I would also appreciate something like this.


----------



## magen16 (Oct 10, 2006)

This is what I use for my ballots


----------



## printersdevil (Sep 7, 2009)

http://www.halloweenforum.com/party-ideas-experiences-recipes/70989-tempt-your-fate-party-game.html

I found this tonight while searching for Tempt Your Fate ideas. Since Frankie's Girl said anyone could use it last year, I hope it is okay to revive this thread.\

Awesome graphic, BTW!


----------



## printersdevil (Sep 7, 2009)

http://www.halloweenforum.com/party...ipes/68805-halloween-adult-party-games-3.html

Another great graphic posted here last year by ylbissop. You guys are so creative.


----------



## madammorrible (Aug 9, 2009)

Those are great! Thanks for sharing.


----------



## printersdevil (Sep 7, 2009)

My friend luludou on another board shared this site for a Toe Tag. Oh, the possibilities!

HPLHS Prop Toe Tag


----------



## leighanne4585 (Aug 28, 2009)

We used that toe tag template as invites this year, its awesome because you can type in your own city.
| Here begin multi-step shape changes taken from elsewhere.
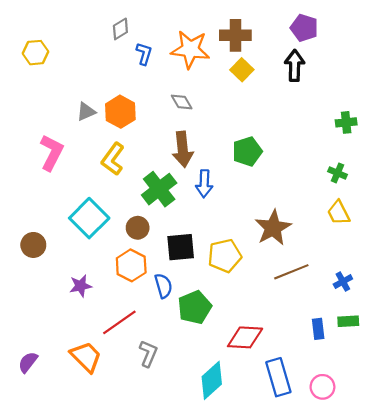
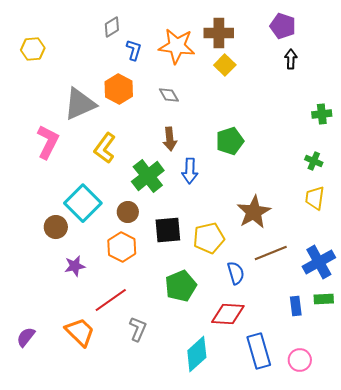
black arrow: (295, 65) -> (291, 59), moved, size x0.7
gray triangle: (86, 112) -> (80, 104), size x1.8
orange hexagon: (120, 112) -> (119, 89), moved
brown arrow: (183, 149) -> (170, 139), size x0.7
yellow trapezoid: (339, 213) -> (315, 198), turned 35
brown circle: (33, 245) -> (56, 227), moved
blue cross: (343, 282) -> (319, 262), size x1.8
blue semicircle: (163, 286) -> (236, 273), moved

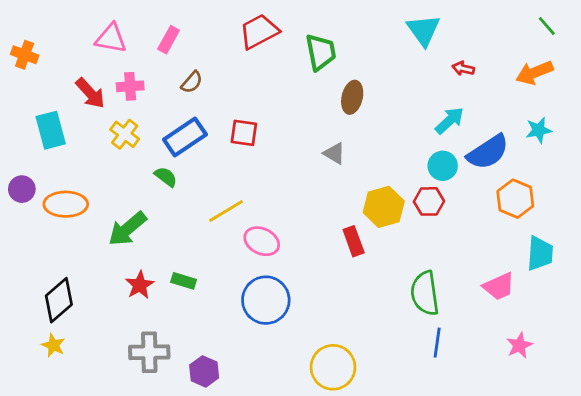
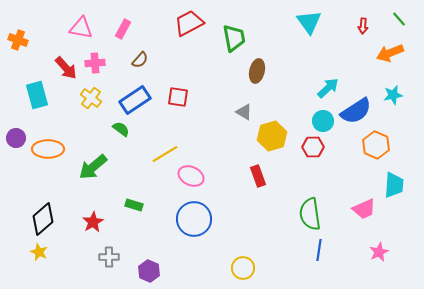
red arrow: (463, 68) -> (363, 26), moved, turned -98
yellow hexagon: (384, 207) -> (272, 136), moved
red star: (140, 285) -> (93, 222), moved
gray cross: (149, 352) -> (109, 257), size x0.7
yellow circle: (333, 367) -> (243, 268), size x0.7

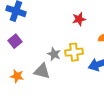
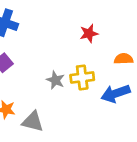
gray triangle: (42, 71) -> (33, 122), moved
We attached them to plastic feet we got from $ tree. *They were such a huge hit!* Thank you for the other ballots, I needed something for our costume contest as well


----------



## Frankie's Girl (Aug 27, 2007)

printersdevil said:


> http://www.halloweenforum.com/party-ideas-experiences-recipes/70989-tempt-your-fate-party-game.html
> 
> I found this tonight while searching for Tempt Your Fate ideas. Since Frankie's Ghoul said anyone could use it last year, I hope it is okay to revive this thread.
> 
> Awesome graphic, BTW!


Thanks!

I have no problems with anyone using the graphics I made... I posted them up there so as to help if I could. Borrow away!


----------